I am going to start her up this weekend and see where the box is now, but i am sure that the red blue is 2.5 but i will check and see

thanks Jim
 
Matty, My buddies are going boondocker 28's and the other might be going supercharger. Both of these guys want the quick throttle response and least amount of lag. I think they are on a buget, so they are shopping and counting on me to figure my kit out or they are going to look another way.

Zebros, I have the shock wave at 1.5 turns out. I also have the 2 tunsten in the heel, 5 washers in the middle and 2 washers in the tip. If I wanted a stiffer spring for the primary, what might be stiffer on engagement than the blue white blue??


I am going to start her up this weekend and see where the box is now, but i am sure that the red blue is 2.5 but i will check and see

thanks Jim

I would stick with the blue white blue.

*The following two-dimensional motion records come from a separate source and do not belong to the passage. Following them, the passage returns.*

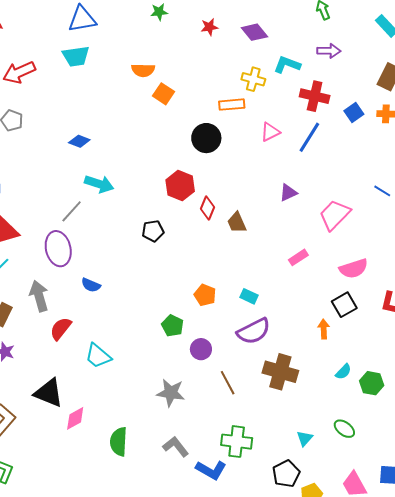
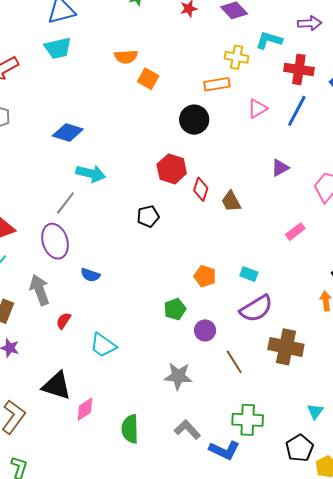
blue diamond: (79, 141) -> (68, 133), size x1.4
green pentagon: (173, 326) -> (175, 309), turned 30
red semicircle: (61, 329) -> (64, 321), size x0.7

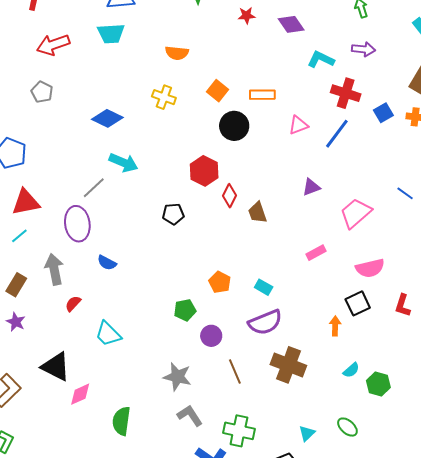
yellow cross: (236, 57) -> (164, 97), moved
orange square: (148, 79) -> (217, 91), moved
gray L-shape: (187, 430) -> (190, 416), moved

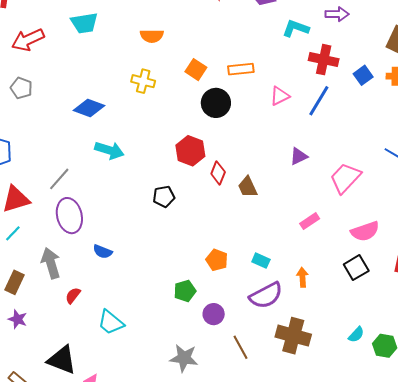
gray line: (94, 188) -> (59, 179), moved
orange arrow: (335, 326) -> (302, 277), moved

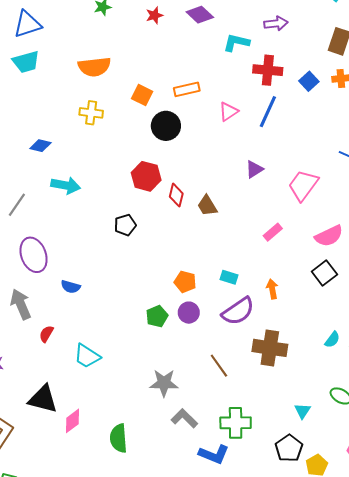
orange semicircle: (152, 36) -> (94, 67), size x1.4
blue diamond: (89, 108) -> (40, 146), size x0.7
gray line: (59, 179) -> (17, 205), moved
purple circle: (214, 314) -> (189, 313), moved

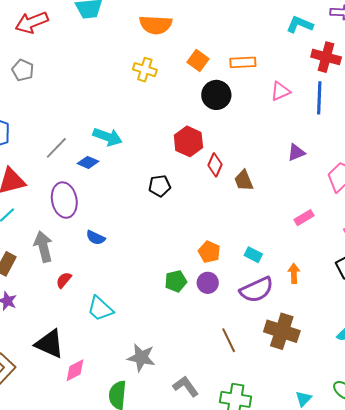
blue line: (268, 112) -> (319, 98), turned -32
blue diamond: (40, 146) -> (88, 162), moved
gray star: (164, 383) -> (141, 358), moved

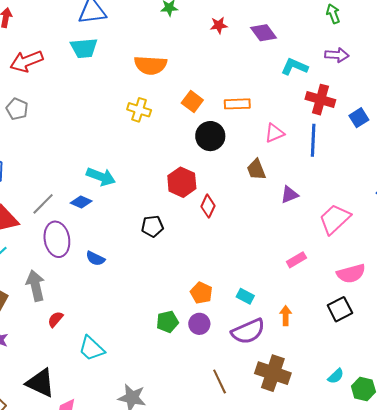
gray line: (56, 148) -> (43, 204), moved
brown trapezoid: (244, 180) -> (256, 170), moved
blue semicircle: (96, 238) -> (95, 259), moved

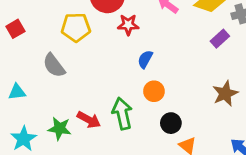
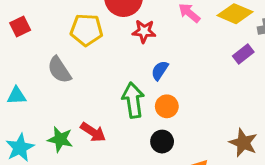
brown star: (225, 94) -> (243, 143), moved, turned -30
green arrow: (122, 114) -> (133, 100), moved
black circle: (171, 123) -> (162, 142), moved

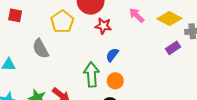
red square: (20, 26) -> (15, 15), turned 32
yellow pentagon: (86, 30) -> (62, 22), turned 30

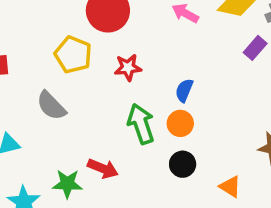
red star: (103, 26) -> (128, 68), moved
blue semicircle: (112, 55) -> (184, 90), moved

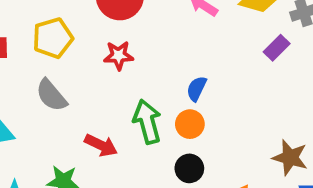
yellow pentagon: (73, 55) -> (53, 38), moved, turned 30
red star: (128, 68) -> (119, 55), moved
red arrow: (103, 169) -> (101, 145), moved

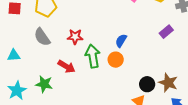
purple rectangle: (277, 48) -> (166, 32), moved
red star: (119, 55) -> (75, 37), moved
black circle: (189, 168) -> (147, 84), moved

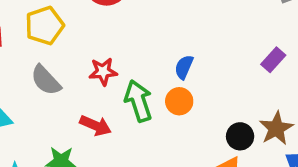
purple rectangle: (166, 32) -> (273, 60), moved
brown star: (168, 83) -> (276, 128), turned 30

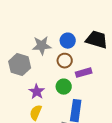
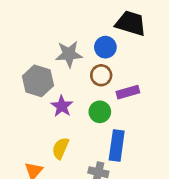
black trapezoid: (97, 40) -> (131, 23), moved
purple star: (37, 92) -> (62, 106), moved

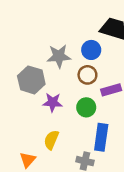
purple star: (62, 106) -> (53, 102), turned -30

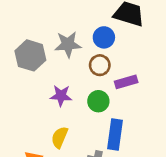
gray hexagon: (31, 80) -> (30, 55), moved

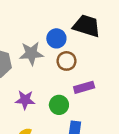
blue circle: (104, 37) -> (56, 38), moved
brown circle: (100, 65) -> (66, 61), moved

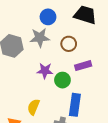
blue circle: (56, 38) -> (48, 17), moved
purple star: (25, 100) -> (45, 71), moved

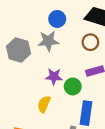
brown circle: (69, 44) -> (90, 42), moved
yellow semicircle: (34, 107) -> (44, 104), moved

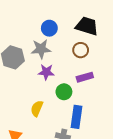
purple star: (54, 77) -> (46, 72), moved

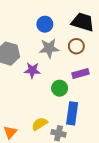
gray star: (41, 49) -> (49, 48), moved
purple star: (46, 72) -> (32, 70), moved
yellow semicircle: (37, 108) -> (40, 124), moved, turned 35

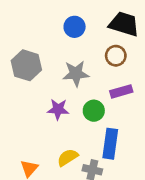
gray star: (49, 48) -> (76, 74), moved
purple star: (32, 70) -> (58, 109), moved

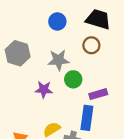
purple rectangle: (121, 91) -> (98, 94), moved
green circle: (94, 111) -> (73, 79), moved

I used that spring on my rx1ton and loved it.
 
On another thought, I think the turbo outlet pipe is only a 2 in? and it exits the inside the tunnel towards the drivers. I see a few guys on another site are making the down pipes alot larger and seeing good improvements. They are also saying that its neccesary above 200hp for less restriction. Could a guy add another down pipe to the pipe thats there and route it out the belly pan also?? I am just wondering if I'm gonna run 18lbs if its worth it, and will there be a difference in the seat of the pants dino.
 
I made a 2.5" exhaust on my old Boondocker kit that exited out the side pannel like a m sled. I also grinded out the turbine housing flange to about 2.5". Doing this will give you less back pressure, and less back pressure leads to higher horse power. The bad thing about the t25 baseed turbine housings is how poorly designed the exhaust outlet flange is. Basically the wastegate exhaust comes out, and slams against the flange, makes a 90 deg turn down to the exhaust outlet gas, makes another 90 deg turn then exits. It's basically a lot of turbulance that leads to more back pressure.